- **TASK TO CARRY OUT**: Output the line that contains "Bologna. In via" and every line after it to the end of the entries, with nothing added or left out.

- **GIVEN RECORDS**:

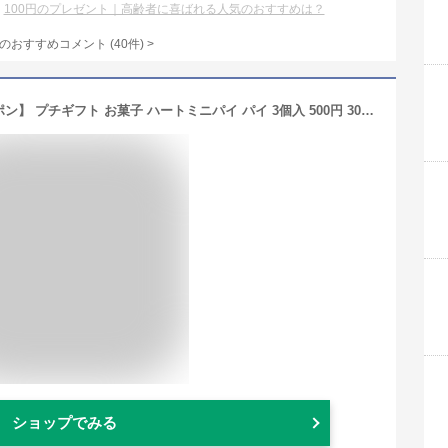
100円のプレゼント｜高齢者に喜ばれる人気のおすすめは？
のおすすめコメント
(
40
件)
>
【3/4-11限定★最大P10倍+150円クーポン】 プチギフト お菓子 ハートミニパイ パイ 3個入 500円 300円 退職 大量 個包装 結婚式 職場 卒園 卒業 バレンタイン センスのいい お礼 ありがとう ギフト ばらまき 産休 挨拶 子供 お世話になりました ココサブ
ショップでみる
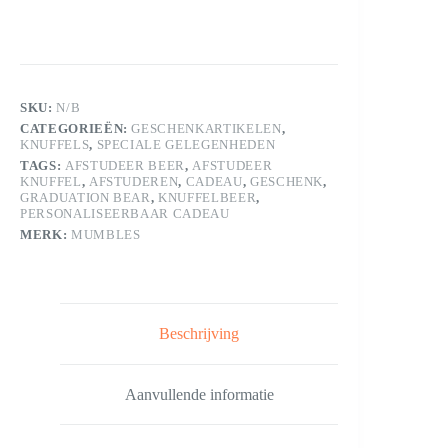
–
Afstudeer
Knuffelbeer
27
cm
|
Personaliseerbaar
SKU:
N/B
Cadeau
CATEGORIEËN:
GESCHENKARTIKELEN
,
aantal
KNUFFELS
,
SPECIALE GELEGENHEDEN
TAGS:
AFSTUDEER BEER
,
AFSTUDEER
KNUFFEL
,
AFSTUDEREN
,
CADEAU
,
GESCHENK
,
GRADUATION BEAR
,
KNUFFELBEER
,
PERSONALISEERBAAR CADEAU
MERK:
MUMBLES
Beschrijving
Aanvullende informatie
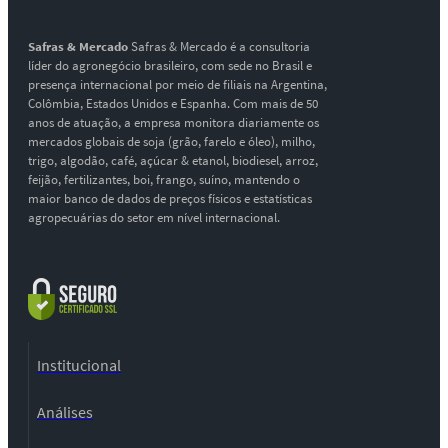
Safras & Mercado
Safras & Mercado é a consultoria
líder do agronegócio brasileiro, com sede no Brasil e
presença internacional por meio de filiais na Argentina,
Colômbia, Estados Unidos e Espanha. Com mais de 50
anos de atuação, a empresa monitora diariamente os
mercados globais de soja (grão, farelo e óleo), milho,
trigo, algodão, café, açúcar & etanol, biodiesel, arroz,
feijão, fertilizantes, boi, frango, suíno, mantendo o
maior banco de dados de preços físicos e estatísticas
agropecuárias do setor em nível internacional.
Institucional
Análises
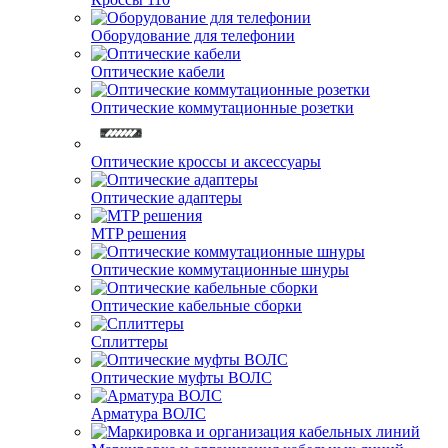
Оборудование для телефонии
Оптические кабели
Оптические коммутационные розетки
Оптические кроссы и аксессуары
Оптические адаптеры
MTP решения
Оптические коммутационные шнуры
Оптические кабельные сборки
Сплиттеры
Оптические муфты ВОЛС
Арматура ВОЛС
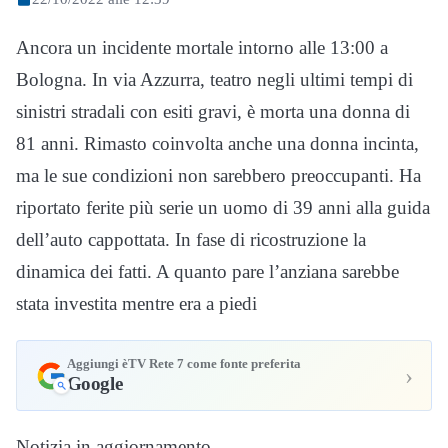
Ancora un incidente mortale intorno alle 13:00 a
Bologna. In via Azzurra, teatro negli ultimi tempi di
sinistri stradali con esiti gravi, è morta una donna di
81 anni. Rimasto coinvolta anche una donna incinta,
ma le sue condizioni non sarebbero preoccupanti. Ha
riportato ferite più serie un uomo di 39 anni alla guida
dell’auto cappottata. In fase di ricostruzione la
dinamica dei fatti. A quanto pare l’anziana sarebbe
stata investita mentre era a piedi
Aggiungi èTV Rete 7 come fonte preferita
›
Google
Notizia in aggiornamento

- **ANSWER FOR THE TASK**:
Bologna. In via Azzurra, teatro negli ultimi tempi di
sinistri stradali con esiti gravi, è morta una donna di
81 anni. Rimasto coinvolta anche una donna incinta,
ma le sue condizioni non sarebbero preoccupanti. Ha
riportato ferite più serie un uomo di 39 anni alla guida
dell’auto cappottata. In fase di ricostruzione la
dinamica dei fatti. A quanto pare l’anziana sarebbe
stata investita mentre era a piedi
Aggiungi èTV Rete 7 come fonte preferita
›
Google
Notizia in aggiornamento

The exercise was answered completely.